Today was my 37 week apt and for the first time I had to wait and for a really long time in a steamy room (it doesn't take much to make me hot), hungry, thirsty & naked. I mean they told me the doctor would be in and I should get undressed, but these fluffy thighs were sweaty and after a little bit of time I was VERY uncomfortable and put my pants back on. Lexi kept trying to take that paper cover away from me. She was great, but only because I let her kidnap my phone and watch Elsa Youtube clips when the day before I banned her from TV because she gets this HUGE attitude every time it's time to move on to something else. Like literally, the world ends. We do not understand the concept of "this is the last show." We can talk about this recent attitude another day.

But back to me and my death apt - they were able to confirm the butt vs the head I even got to see his little head briefly (luckily he is still head first), but mostly I just got a good glimpse of his really long spinal cord. Since she did the cervix check last week with the group b test I was kind of interested in the progress except when she said there was NO PROGRESS. I mean just lie to me, a little. Make this whole naked, spread your legs open experience worth it, but no. And I gained another 2 lbs, which places me 5 pounds shy of where I was with Lexi. Bring on more stretch marks - what's a couple more.

Truth be told, I could use another week at work and it's probably good the boy is plumping up and I still have some time to finalize his name and actually sleep through the night. I wake up several times to roll around (basically I wake up unable to breathe cause I ended up on my back), but I go back to bed quickly. I know I'll miss these 10 hour sleep nights. I'll miss just having to get one child in the car and not needing to haul a diaper bag around. I'll miss no diapers and milk-free boobs. But certainly, the baby outweighs the terror that is about to shock our system. 

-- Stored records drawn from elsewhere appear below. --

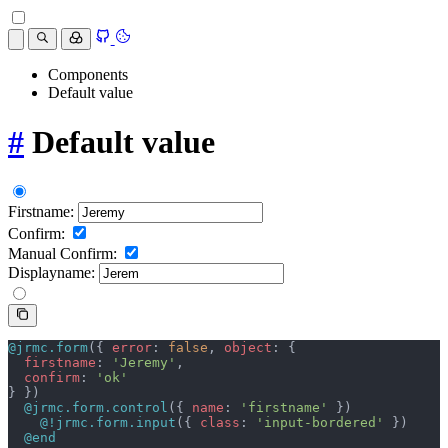
Components
Default value
#
Default value
Firstname:
Confirm:
Manual Confirm:
Displayname:
@jrmc.form
({ 
error
: 
false
, 
object
: {
  firstname
: 
'Jeremy'
,
  confirm
: 
'ok'
} })
  @jrmc.form.control
({ 
name
: 
'firstname'
 })
    @!jrmc.form.input
({ 
class
: 
'input-bordered'
 })
  @end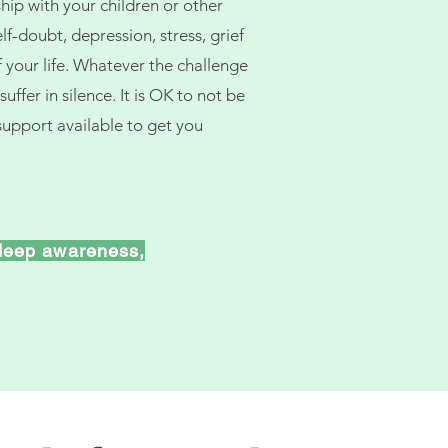
ip with your children or other
f-doubt, depression, stress, grief
f your life. Whatever the challenge
uffer in silence. It is OK to not be
support available to get you
deep awareness,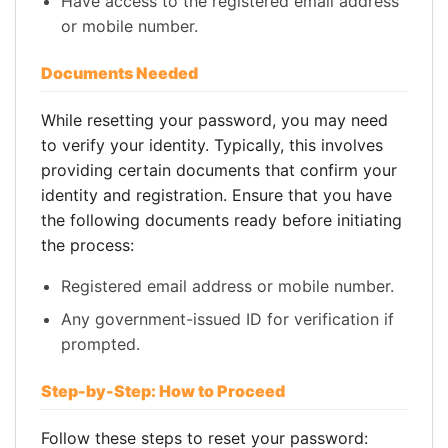
Have access to the registered email address
or mobile number.
Documents Needed
While resetting your password, you may need
to verify your identity. Typically, this involves
providing certain documents that confirm your
identity and registration. Ensure that you have
the following documents ready before initiating
the process:
Registered email address or mobile number.
Any government-issued ID for verification if
prompted.
Step-by-Step: How to Proceed
Follow these steps to reset your password: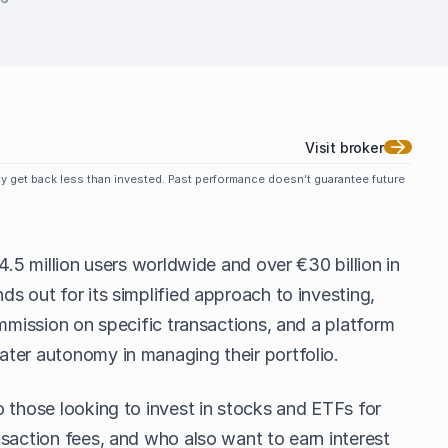
Visit broker
may get back less than invested. Past performance doesn’t guarantee future
4.5 million users worldwide and over €30 billion in
s out for its simplified approach to investing,
ommission on specific transactions, and a platform
ter autonomy in managing their portfolio.
 those looking to invest in stocks and ETFs for
saction fees, and who also want to earn interest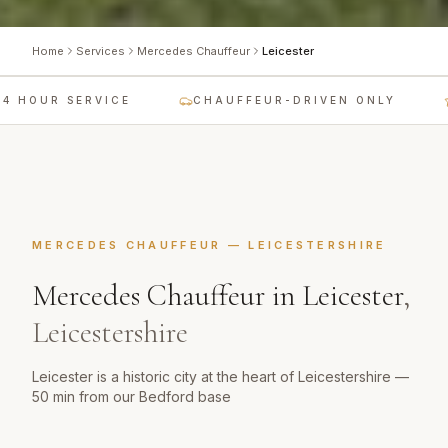
Home
Services
Mercedes Chauffeur
Leicester
 HOUR SERVICE
CHAUFFEUR-DRIVEN ONLY
MERCEDES CHAUFFEUR
—
LEICESTERSHIRE
Mercedes Chauffeur
in
Leicester
,
Leicestershire
Leicester is a historic city at the heart of Leicestershire —
50 min from our Bedford base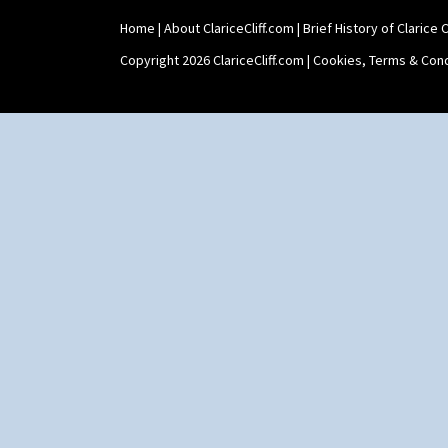
Home
|
About ClariceCliff.com
|
Brief History of Clarice Cl
Copyright 2026 ClariceCliff.com |
Cookies, Terms & Cond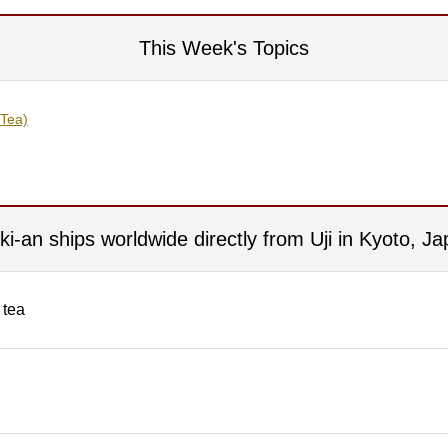
This Week's Topics
 Tea)
iki-an ships worldwide directly from Uji in Kyoto, Ja
 tea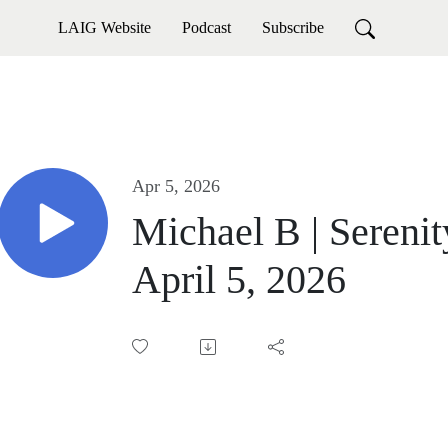
LAIG Website
Podcast
Subscribe
Apr 5, 2026
Michael B | Sereni
April 5, 2026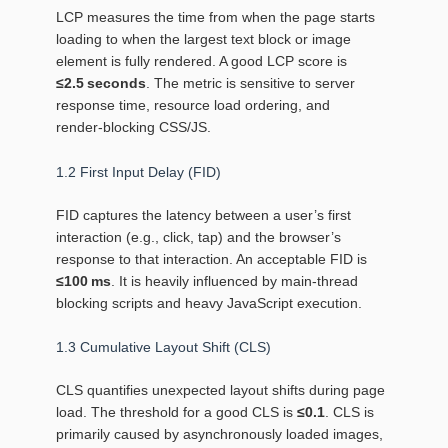
LCP measures the time from when the page starts
loading to when the largest text block or image
element is fully rendered. A good LCP score is
≤2.5 seconds
. The metric is sensitive to server
response time, resource load ordering, and
render‑blocking CSS/JS.
1.2 First Input Delay (FID)
FID captures the latency between a user’s first
interaction (e.g., click, tap) and the browser’s
response to that interaction. An acceptable FID is
≤100 ms
. It is heavily influenced by main‑thread
blocking scripts and heavy JavaScript execution.
1.3 Cumulative Layout Shift (CLS)
CLS quantifies unexpected layout shifts during page
load. The threshold for a good CLS is
≤0.1
. CLS is
primarily caused by asynchronously loaded images,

My sister-in-law was kind enough to come over to take a few maternity photos (another check off the list). I warned her I was going to be bossy and needy, especially when I had desires, but unsure about what my face and our little apt (with low light UT pollution clouds) would allow. However, she got a couple perfect shots for me. The lighting wasn't helping me look photogenic head on, but I like the b&w "look away" theme that happened instead. Lexi even tried to cooperate with fake laughs and all, but where is Mr Smith? We didn't even ask. I'm saving up points for family photos.